I nodded. ‘Yours will, Daphne, don’t worry.’ I then smiled, ‘Just be careful of us men, that’s all. Don’t want to risk ending up with a rotter, do you?’
‘Rotter?’ She swirled her brandy in her glass. ‘You’re not a rotter, are you?’
‘Hope not. But there are quite a few about, you know.’
‘You don’t need to tell me about that, Tom. Meet all sorts in my job, I do. Nice ones, nasty ones, decent ones, dirty ones ...’
‘How did you meet that fellow you told me about? The one with a bit of money, who takes you to the Imperial sometimes.’
‘Oh, him.’ She shook her head. ‘No, not through dancing. No, he’s no need to come to a place like ours. Dances like a dream, he does ... er ... or so I’m told.’
I couldn’t figure whether her last comment was to conceal she had in fact danced with him, or was, in fact, the truth.
‘Your fiancée — what was her name again? Rebecca, that’s it — is she a good dancer?’
I nodded. ‘Very good. Loves it.’ I looked hard into those green eyes. ‘Always dragging me off in the afternoon to thé dansant, that kind of thing. That’s why she said I should have lessons, so that I could keep up with her.’

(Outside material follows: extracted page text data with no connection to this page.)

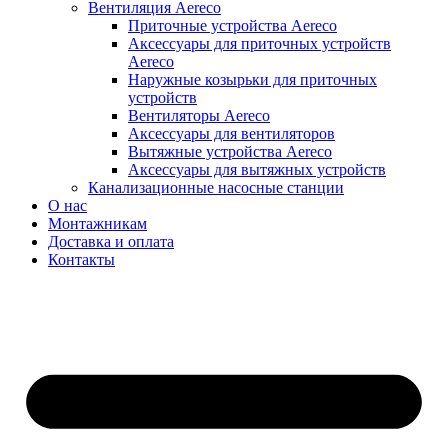
Вентиляция Aereco
Приточные устройства Aereco
Аксессуары для приточных устройств
Aereco
Наружные козырьки для приточных
устройств
Вентиляторы Aereco
Аксессуары для вентиляторов
Вытяжные устройства Aereco
Аксессуары для вытяжных устройств
Канализационные насосные станции
О нас
Монтажникам
Доставка и оплата
Контакты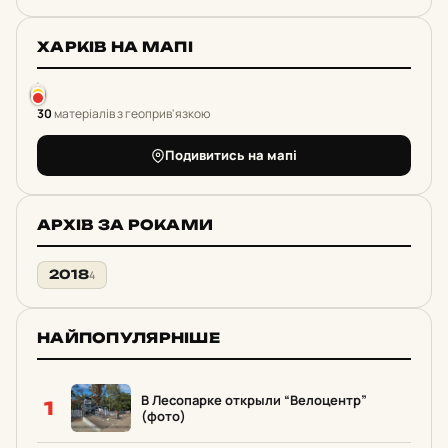
ХАРКІВ НА МАПІ
30
матеріалів з геоприв'язкою
Подивитись на мапі
АРХІВ ЗА РОКАМИ
2018
4
НАЙПОПУЛЯРНІШЕ
В Лесопарке открыли “Велоцентр”
1
(фото)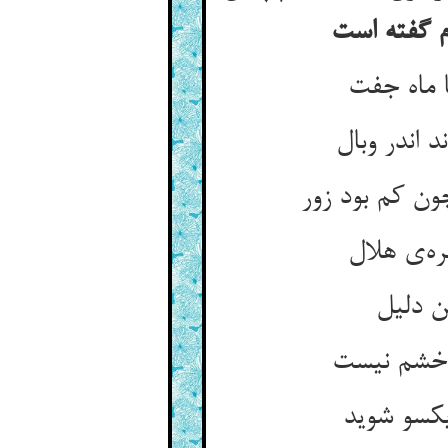
م گفته است
 ماه جفت
 اندر وبال
ون کم بود زور
ه‌ی هلال
ن دلیل
و خشم نیست
یکسو شوید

‘Funny that, my friend used to be a —’ She stopped suddenly. ‘Oh, never mind.’
‘No, go on.’
She shook her head. ‘No. Not important.’ This time she looked me in the eyes. ‘Do you mind me asking you something?’
‘Try me.’
‘Well, you don’t strike me as the kind of man who would come to a place like ours.’ She grinned into her brandy. ‘Or be dragged around by no girl, fiancée or not. It’s been bothering me ever since I laid eyes on you. So what —’
I didn’t like the way the conversation was going, so I cut in, ‘That’s what I meant earlier about the male species — appearances can be deceptive.’
‘All the same —’ she sipped her drink reflectively.
‘Anyway,’ I said, ‘I take it this fellow of yours isn’t the type to be dragged around either. Or is he?’
‘Not ruddy likely. He knows where he’s going, he does. Nothing would stop him doing what he wants.’
‘What does he do for a living? I mean, where does his money come from?’
She looked at me suspiciously. ‘Oh, he — er — inherited most of it.’
‘Lucky man. Must be very nice to have had rich parents.’
‘No, it’s nothing like that. He’s had to work.’ She stopped and found refuge in her brandy.
‘But I thought you said he’d inherited money?’
She put down her glass. ‘Now, Tom, don’t let’s keep talking about my friends, for goodness’ sake.’ Her eyelids fluttered. ‘After all, I don’t keep asking you about yours, do I? Fact, I don’t wanna know. I like to think of you as, well, sort of unattached, like.’
She extended a hand towards my face. I drew back a little, in case her fingers found the secret of my moustache.
‘You know something, Tom, you’re quite a handsome chap. Do you know that?’
‘Oh, I wouldn’t say that.’
Scarlet tips brushed my cheek.
‘I like handsome men. My friend is ever so good looking too. But in a different sort of way. But there I go again. Talking about him, when I’ve just ticked you off for the very same thing.’
‘Oh, I don’t mind.’
Her hand thankfully receded, as she looked appraisingly at me. ‘You know something, Tom? Maybe you’d look even more dashing clean shaven, despite what I said the other day.’
‘Oh, I don’t think so. Most people tell me I look better.’
The hand returned and, calamity, closed over my upper lip. The green eyes scrutinized my face.
‘There. Let me see ... yes ... definitely. You’d definitely look better without it. I know it. You’re the open-air type. Moustaches like that are more for gigolos and fancy men, actors ... that kind of person.’
I didn’t dare tell her how very accurate her last named was, but gently took her hand down from my lip.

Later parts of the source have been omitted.